Mar.01.2009
12:47 am
by scribblekat
Kid Hugger: Detoxify bathtime
“Detoxify bathtime by learning which ingredients to avoid”
Cozy Friedman opened her first of three children’s hair salons, Cozy’s Cuts For Kids (cozyscuts.com), in 1994 with the idea of taking something potentially unfriendly or scary for children and making it fun. She provides colorful car-shaped styling chairs, entertaining videos, toys, balloons and bubbles. She also developed her So Cozy line of hair care products with kid-friendly fruity fragrances.
It wasn’t until her two boys, Shane and Riley (now 9 and 7), were old enough to need regular haircuts that she began wondering about the environmental movement and the advantages of using greener products for her children and herself. First, she noticed a lack of FDA control over terms like “natural.” Then she noticed a lot of what seemed to be deceptive advertising.

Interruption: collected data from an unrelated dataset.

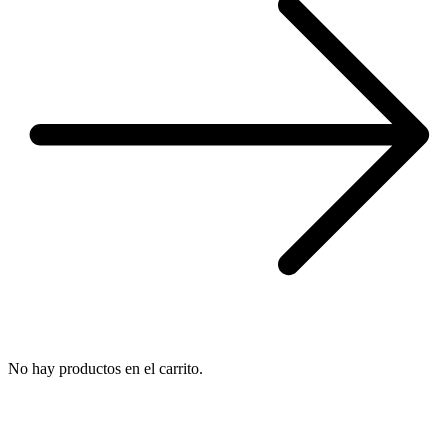
No hay productos en el carrito.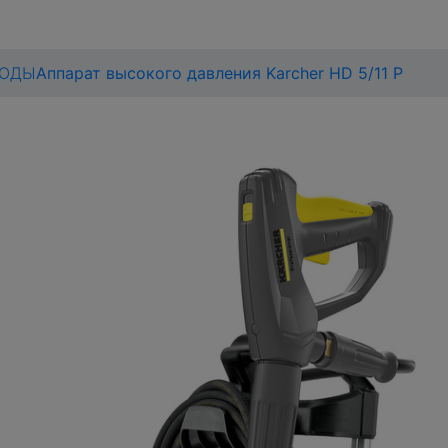
ВОДЫ
Аппарат высокого давления Karcher HD 5/11 P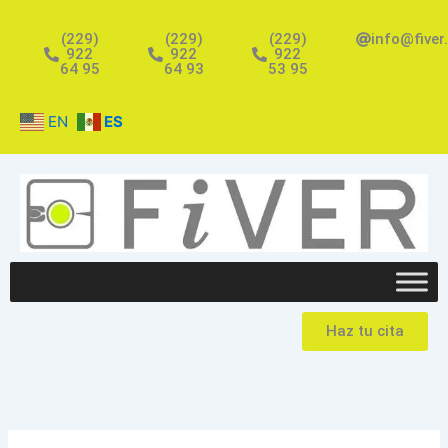
Ir
al
(229)
(229)
(229)
info@fiver
922
922
922
contenido
64 95
64 93
53 95
EN
ES
Haz tu cita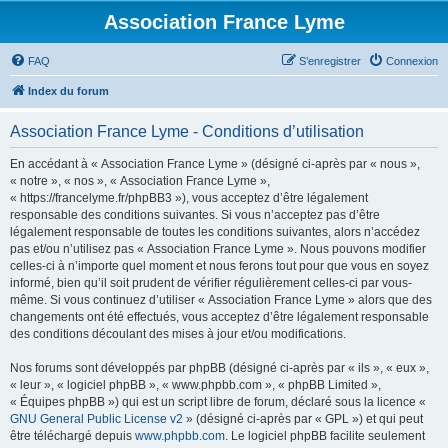
Association France Lyme
FAQ
S’enregistrer
Connexion
Index du forum
Association France Lyme - Conditions d’utilisation
En accédant à « Association France Lyme » (désigné ci-après par « nous »,
« notre », « nos », « Association France Lyme »,
« https://francelyme.fr/phpBB3 »), vous acceptez d’être légalement
responsable des conditions suivantes. Si vous n’acceptez pas d’être
légalement responsable de toutes les conditions suivantes, alors n’accédez
pas et/ou n’utilisez pas « Association France Lyme ». Nous pouvons modifier
celles-ci à n’importe quel moment et nous ferons tout pour que vous en soyez
informé, bien qu’il soit prudent de vérifier régulièrement celles-ci par vous-
même. Si vous continuez d’utiliser « Association France Lyme » alors que des
changements ont été effectués, vous acceptez d’être légalement responsable
des conditions découlant des mises à jour et/ou modifications.
Nos forums sont développés par phpBB (désigné ci-après par « ils », « eux »,
« leur », « logiciel phpBB », « www.phpbb.com », « phpBB Limited »,
« Équipes phpBB ») qui est un script libre de forum, déclaré sous la licence «
GNU General Public License v2
» (désigné ci-après par « GPL ») et qui peut
être téléchargé depuis
www.phpbb.com
. Le logiciel phpBB facilite seulement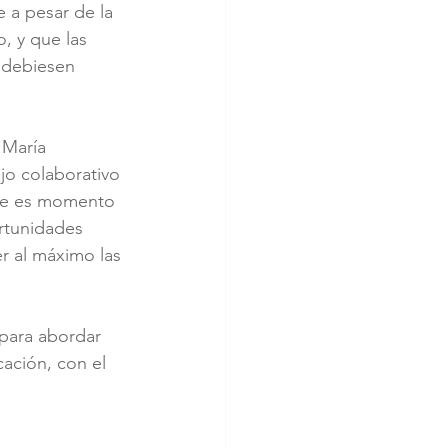
 a pesar de la 
, y que las 
 debiesen 
 María 
jo colaborativo 
que es momento 
ortunidades 
er al máximo las 
para abordar 
ación, con el 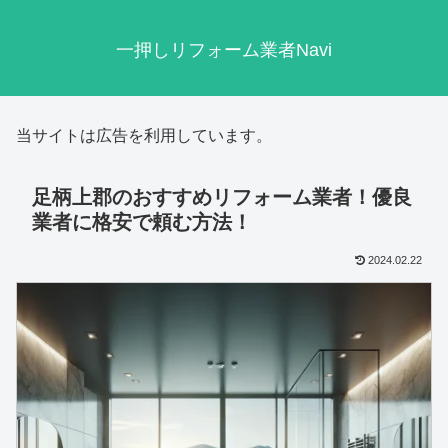
一押しリフォーム業者Navi
当サイトは広告を利用しています。
足柄上郡のおすすめリフォーム業者！優良
業者に格安で頼む方法！
2024.02.22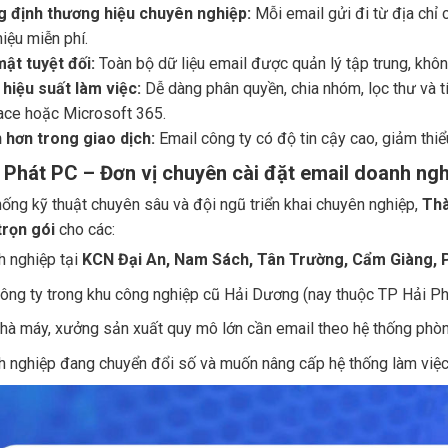
 định thương hiệu chuyên nghiệp:
Mỗi email gửi đi từ địa chỉ 
iệu miễn phí.
ật tuyệt đối:
Toàn bộ dữ liệu email được quản lý tập trung, không 
hiệu suất làm việc:
Dễ dàng phân quyền, chia nhóm, lọc thư và 
ce hoặc Microsoft 365.
n hơn trong giao dịch:
Email công ty có độ tin cậy cao, giảm thi
Phát PC – Đơn vị chuyên cài đặt email doanh ngh
hống kỹ thuật chuyên sâu và đội ngũ triển khai chuyên nghiệp,
Thà
trọn gói
cho các:
 nghiệp tại
KCN Đại An, Nam Sách, Tân Trường, Cẩm Giàng, 
ông ty trong khu công nghiệp cũ Hải Dương (nay thuộc TP Hải P
hà máy, xưởng sản xuất quy mô lớn cần email theo hệ thống phò
 nghiệp đang chuyển đổi số và muốn nâng cấp hệ thống làm việc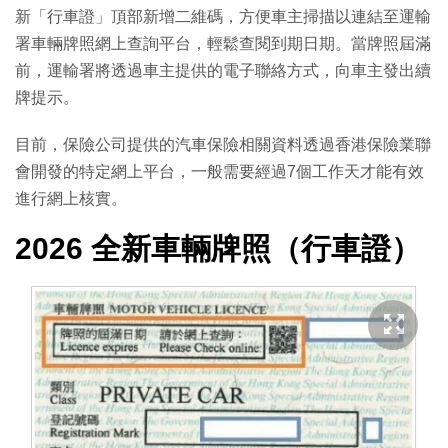
新「行車證」頂部新增二維碼，方便車主掃描以連結至運輸
署車輛牌照網上查詢平台，輕鬆查閱到期日期。當牌照屆滿
前，運輸署將透過車主提供的電子聯絡方式，向車主發出續
牌提示。
目前，保險公司提供的汽車保險相關資料透過香港保險業聯
會開發的特定網上平台，一般需要經過7個工作天才能有效
進行網上核實。
2026 全新車輛牌照（行車證）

“Any product can say ‘natural’ on the label. But as a consumer and a mother, I see methyl paraben [a preservative and fungicide that is an endocrine disruptor] on the list of ingredients and I know that’s not natural,” Friedman says. Also, phthalates (chemicals made from petroleum and commonly used in plastics and cosmetics) are a concern in baby shampoo, and they’re not required to be listed on labels.
Clean up with green goods
To ensure the safety of her own line of products, Friedman revised her formulas to make them not only friendly to kids, but friendly to the environment. She replaced the parabens with a naturally occurring amino acid that inhibits the growth of bacteria, yeast and mold.
Friedman also added 11 herbal extracts (including comfrey, horsetail, aloe vera and tea tree oil), wrapped the products in 100 percent recyclable packaging and began using environmentally responsible manufacturing practices. They still have fruity fragrances, but the scents come from a gentler combination of ingredients that are less toxic than many chemicals that can be listed under the generic term “fragrance.”
What you can do
- Lean toward natural Go to cosmetics database.com for a searchable database of 25,000 products cross-referenced against 50 toxicity databases.
- Read the ingredients list Before buying personal care products for you and your baby, read labels carefully. Avoid methyl paraben and phthalates. They may not be listed, so check on the Internet.